If we want to create a recommendation system for a service or platform we can approach the goal in many ways. Looking at the current trends, in particular the fashion for deep learning, we may be impressed that the use of only very complex algorithms will result in success. However, it is not so. We can apply recommender systems in scenarios where many users interact with many items and the system will help to suggest items that have been hosted by users that are similar.
The challenge with more complex approaches is that they can be sometimes difficult to tune and interpret. In other words, they can be very powerful but require a lot of knowledge to implement properly. Associations analysis from another side is relatively light on the math concepts and easy to explain to laypeople. In addition, it is an unsupervised learning tool that looks for hidden patterns so there is a limited need for data prep and feature engineering. It is a good start for certain cases of data exploration and can facilitate more insightful approaches to data.
A useful technique that we will show here as the first one is called association analysis, which attempts to find common patterns of items in large data sets. The important assumption is that we built an unsupervised rule based on GPI with 10 dig level and Drug Name level. We didn’t want to separate recommendations based on dose; for example, GPI for Lipitor Oral Tablet 10 MG.

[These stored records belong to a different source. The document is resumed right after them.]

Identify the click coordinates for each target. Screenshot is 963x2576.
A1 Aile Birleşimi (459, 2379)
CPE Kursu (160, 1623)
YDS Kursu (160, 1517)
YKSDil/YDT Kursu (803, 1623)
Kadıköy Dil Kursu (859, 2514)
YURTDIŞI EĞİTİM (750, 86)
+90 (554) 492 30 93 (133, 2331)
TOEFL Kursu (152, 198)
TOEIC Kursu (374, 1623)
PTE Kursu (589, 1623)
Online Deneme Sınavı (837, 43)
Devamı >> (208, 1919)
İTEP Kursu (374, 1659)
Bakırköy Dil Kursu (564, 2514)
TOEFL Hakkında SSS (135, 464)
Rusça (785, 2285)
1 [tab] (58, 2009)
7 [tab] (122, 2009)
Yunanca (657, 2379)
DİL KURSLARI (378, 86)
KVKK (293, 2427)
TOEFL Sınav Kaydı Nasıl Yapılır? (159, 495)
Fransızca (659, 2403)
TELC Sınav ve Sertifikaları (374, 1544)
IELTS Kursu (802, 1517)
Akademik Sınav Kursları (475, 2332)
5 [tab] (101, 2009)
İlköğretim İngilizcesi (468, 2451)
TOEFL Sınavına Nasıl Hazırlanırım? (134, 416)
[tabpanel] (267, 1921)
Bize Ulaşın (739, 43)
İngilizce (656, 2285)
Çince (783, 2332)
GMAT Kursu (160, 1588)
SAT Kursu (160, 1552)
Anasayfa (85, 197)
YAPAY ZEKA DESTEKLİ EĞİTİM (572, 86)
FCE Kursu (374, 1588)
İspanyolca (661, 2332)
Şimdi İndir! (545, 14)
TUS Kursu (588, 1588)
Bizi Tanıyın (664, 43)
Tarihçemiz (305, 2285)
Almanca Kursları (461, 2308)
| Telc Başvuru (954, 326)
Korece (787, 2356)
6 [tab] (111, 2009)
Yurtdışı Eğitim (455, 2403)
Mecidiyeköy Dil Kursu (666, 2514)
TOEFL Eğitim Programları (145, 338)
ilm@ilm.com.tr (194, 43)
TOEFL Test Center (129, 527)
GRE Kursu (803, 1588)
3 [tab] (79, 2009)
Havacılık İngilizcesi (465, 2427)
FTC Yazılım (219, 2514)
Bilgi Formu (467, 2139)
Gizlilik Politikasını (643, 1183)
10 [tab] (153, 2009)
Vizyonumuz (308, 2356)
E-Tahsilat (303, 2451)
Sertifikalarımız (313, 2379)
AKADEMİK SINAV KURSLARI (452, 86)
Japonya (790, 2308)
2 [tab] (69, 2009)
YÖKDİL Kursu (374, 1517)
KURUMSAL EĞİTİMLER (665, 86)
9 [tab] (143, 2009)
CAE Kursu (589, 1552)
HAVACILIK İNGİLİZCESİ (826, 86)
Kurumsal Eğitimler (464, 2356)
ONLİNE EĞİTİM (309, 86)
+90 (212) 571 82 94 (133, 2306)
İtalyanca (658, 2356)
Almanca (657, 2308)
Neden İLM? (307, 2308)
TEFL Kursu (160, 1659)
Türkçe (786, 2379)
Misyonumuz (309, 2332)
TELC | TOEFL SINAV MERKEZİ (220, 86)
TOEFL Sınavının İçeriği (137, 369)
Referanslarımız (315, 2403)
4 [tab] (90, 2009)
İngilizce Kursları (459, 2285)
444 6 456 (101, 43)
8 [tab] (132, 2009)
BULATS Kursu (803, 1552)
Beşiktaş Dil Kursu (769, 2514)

The main idea in apriori rules is that we are looking for association rules between drugs, based on the basket (set of products that people buy). It is necessary to remember we are looking for users that buy more than one item. In the case of prescription users (SingleCare clients in this case), the number of drugs that they bought is not so big as in everyday situations in the supermarket. Therefore, we first chose only the customers that bought more than one drug. For simplicity, we created an artificial basket based on one year of user history. Based on the experiment and the results, we are choosing the customers who buy more than 4 drugs per year. Keep in mind that after preprocessing, we are creating rules from 3 important components: member_id, drug_name, count_of_drug (for each drug & client separately).
Important terminology:
Support is the relative frequency that the rules show up. In many instances, you may want to look for high support in order to make sure it is a useful relationship. However, there may be instances where low support is useful if you are trying to find “hidden” relationships, one of the measures of interest. These relationships describe the usefulness and certainty of the rules. 5% Support means 5% of transactions in the database follow the rule.
Confidence is a measure of the reliability of the rule. Confidence of 0.5 in the above example would mean that in 50% of the cases where amoxicillin and vitamin C were purchased, the purchase also included ibuprofen. For product recommendation, a 50% confidence may be perfectly acceptable but in a medical situation, this level may not be high enough. Confidence: A confidence of 60% means that 60% of the customers who purchased amoxicillin and vitamin C also bought ibuprofen.
Lift is the ratio of the observed support to that expected if the two rules were independent. The basic rule of thumb is that a lift value close to 1 means the rules were completely independent. Lift values > 1 are generally more “interesting” and could be indicative of a useful rule pattern.
The most interesting part of the algorithm is that rules have the direction where one drug is antecedents and the other is consequents. A patient who buys a cancer drug (antecedents) also buys a painkiller (consequents) indicates a strong rule. Inversely, it doesn’t work: not everyone suffering from pain has cancer. We are able to filter this kind of recommendation automatically by apriori algorithm parameters. Now based on the strongest rules (filtered by lift metrics), we are able to achieve some interesting results:
- more than 60% of the rules are related to popular drugs (first 50 drugs for all drugs available).
- more than 50% of the drugs that are recommended are cheaper for clients.
- over 40% of strong apriori rules recommended by apriori increase profitability for a company.